Sequential Pipeline Execution

Unlike systems that spam parallel agents, we use a strict sequential pipeline:

INIT → EXTRACT → REFERENCE → PLAN → BUILD →
COPYWRITE → ASSETS → VERIFY_BUILD → DEV_SERVER → POLISH → COMPLETE

Why sequential?

Data dependencies: Each agent needs outputs from previous agents
Workspace coordination: All agents write to the same directory
Resource management: Prevents file write conflicts
Predictability: Clear execution flow, easy to debug

Hub-and-Spoke Communication

Agents don't talk to each other directly. They communicate through:

HTTP API: Orchestrator sends prompts to OpenCode server (http://localhost:4096/api/chat)
File System: Agents read outputs from previous agents in shared workspace/
Session IDs: Maintains conversational context across agent invocations

Pipeline Orchestrator (Hub)
    ↓ HTTP POST
EXTRACT Agent → Writes extraction/*.json
    ↓ File System
REFERENCE Agent → Reads extraction, writes reference/*
    ↓ File System
PLANNER Agent → Reads both, writes plan/*.md
    ... and so on

State Machine with Resume Capability

The pipeline is a state machine that saves progress to .pipeline_state.json:

{
  "phase": "BUILD",
  "start_time": "2026-01-31T10:30:00",
  "polish_rounds": 0,
  "session_ids": {
    "extract": "ses_abc123",
    "reference": "ses_def456",
    "planner": "ses_ghi789"
  },
  "errors": []
}

Resume from anywhere: If an agent fails, you can restart the pipeline from the last successful phase:

corebolt resume

The Iterative Polish Loop

The POLISH agent is unique—it's the only agent that runs iteratively:

while polish_rounds < 3:  # Max 3 iterations
    1. Screenshot the built site at multiple viewports
    2. Compare to reference screenshots
    3. Write a critique identifying visual bugs
    4. Make fixes to React components
    5. Check if "POLISH_COMPLETE" marker exists
    6. If complete, break; else, repeat

This creates a self-improving loop where the agent:

Identifies spacing issues ("gap should be 24px, not 16px")
Fixes color mismatches ("bg-gray-100 should be bg-gray-50")
Adjusts responsive breakpoints
Refines animations

Each round saves screenshots to workspace/screenshots/round_N/ for debugging.

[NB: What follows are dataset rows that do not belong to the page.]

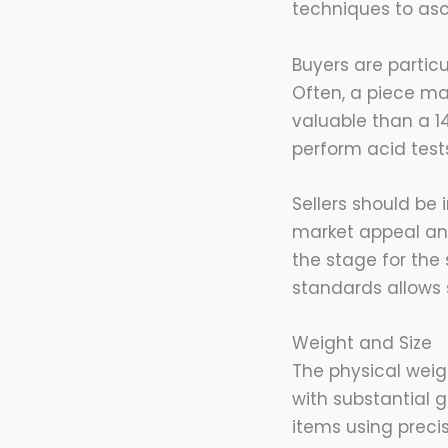
techniques to asc
Buyers are particu
Often, a piece ma
valuable than a 1
perform acid tests
Sellers should be
market appeal and 
the stage for the
standards allows 
Weight and Size
The physical weigh
with substantial 
items using preci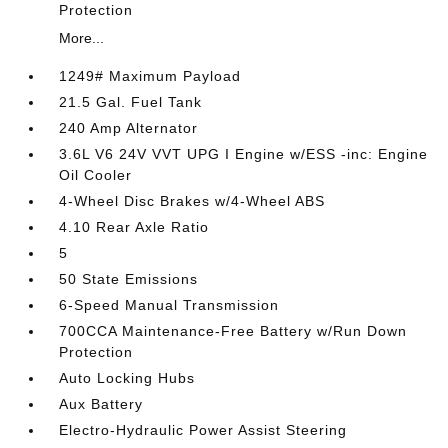
Protection
More...
1249# Maximum Payload
21.5 Gal. Fuel Tank
240 Amp Alternator
3.6L V6 24V VVT UPG I Engine w/ESS -inc: Engine
Oil Cooler
4-Wheel Disc Brakes w/4-Wheel ABS
4.10 Rear Axle Ratio
5
50 State Emissions
6-Speed Manual Transmission
700CCA Maintenance-Free Battery w/Run Down
Protection
Auto Locking Hubs
Aux Battery
Electro-Hydraulic Power Assist Steering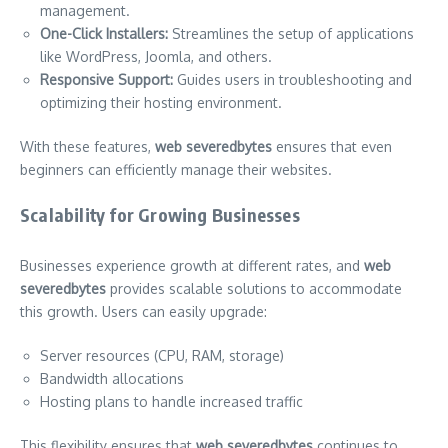
management.
One-Click Installers:
Streamlines the setup of applications
like WordPress, Joomla, and others.
Responsive Support:
Guides users in troubleshooting and
optimizing their hosting environment.
With these features,
web severedbytes
ensures that even
beginners can efficiently manage their websites.
Scalability for Growing Businesses
Businesses experience growth at different rates, and
web
severedbytes
provides scalable solutions to accommodate
this growth. Users can easily upgrade:
Server resources (CPU, RAM, storage)
Bandwidth allocations
Hosting plans to handle increased traffic
This flexibility ensures that
web severedbytes
continues to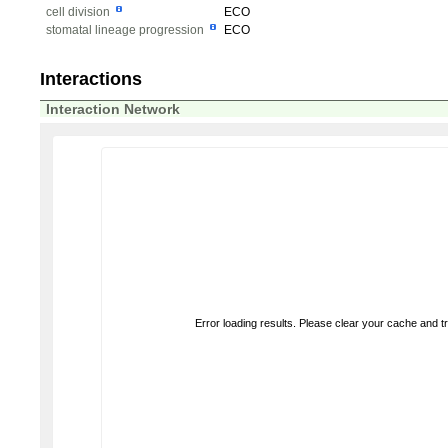
cell division
ECO
stomatal lineage progression
ECO
Interactions
Interaction Network
Error loading results. Please clear your cache and t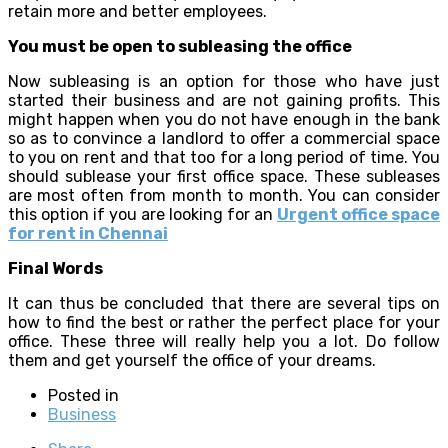
retain more and better employees.
You must be open to subleasing the office
Now subleasing is an option for those who have just
started their business and are not gaining profits. This
might happen when you do not have enough in the bank
so as to convince a landlord to offer a commercial space
to you on rent and that too for a long period of time. You
should sublease your first office space. These subleases
are most often from month to month. You can consider
this option if you are looking for an
Urgent office space
for rent in Chennai
Final Words
It can thus be concluded that there are several tips on
how to find the best or rather the perfect place for your
office. These three will really help you a lot. Do follow
them and get yourself the office of your dreams.
Posted in
Business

Performance & Resource Management

Timeouts

Agent timeout: 5 minutes per invocation (for long-running tasks like BUILD)
HTTP timeout: 5 minutes for OpenCode API calls
No retry logic: Failed agents are logged but not auto-retried

Optimizations

Resume capability: Skip completed phases on restart
Workspace isolation: Each project gets its own directory
Non-blocking build: Build failures don't halt pipeline (POLISH fixes them)
Background dev server: npm run dev runs in subprocess
Health checks: Verify OpenCode server before starting

Resource Limits

Polish rounds: Max 3 iterations to prevent infinite loops
No rate limiting: External API calls (Pexels, Unsplash) are unbounded
No parallel execution: All agents run sequentially (could optimize COPYWRITE + ASSETS to run in parallel)

Configuration & Customization

Agent Definitions (`.opencode/agents/*.md`)

Each agent is defined with YAML frontmatter:

---
name: planner
description: Creates implementation roadmap
mode: primary
model: anthropic/claude-sonnet-4-5 # Uses most advanced model
tools:
  read: true
  write: true
  bash: true
  glob: true
---
[Detailed markdown instructions...]

Key features:

Model selection: Different agents use different Claude versions
Tool access: Fine-grained control (e.g., EXTRACT gets webfetch, BUILDER doesn't)
Instructions: Embedded prompts with examples and constraints

Pattern Library (`patterns/`)

Agents reference curated design patterns:

Color palettes: 7 presets (dark-luxury, warm-neutral, tech-blue)
Heroes: 5 patterns (editorial, minimal-centered, bento-intro)
Navigation: 4 patterns (minimal-corners, centered-logo)
Footers: 3 patterns (cta-footer, mega-footer, minimal-bar)

PLANNER agent selects patterns, BUILDER agent implements them.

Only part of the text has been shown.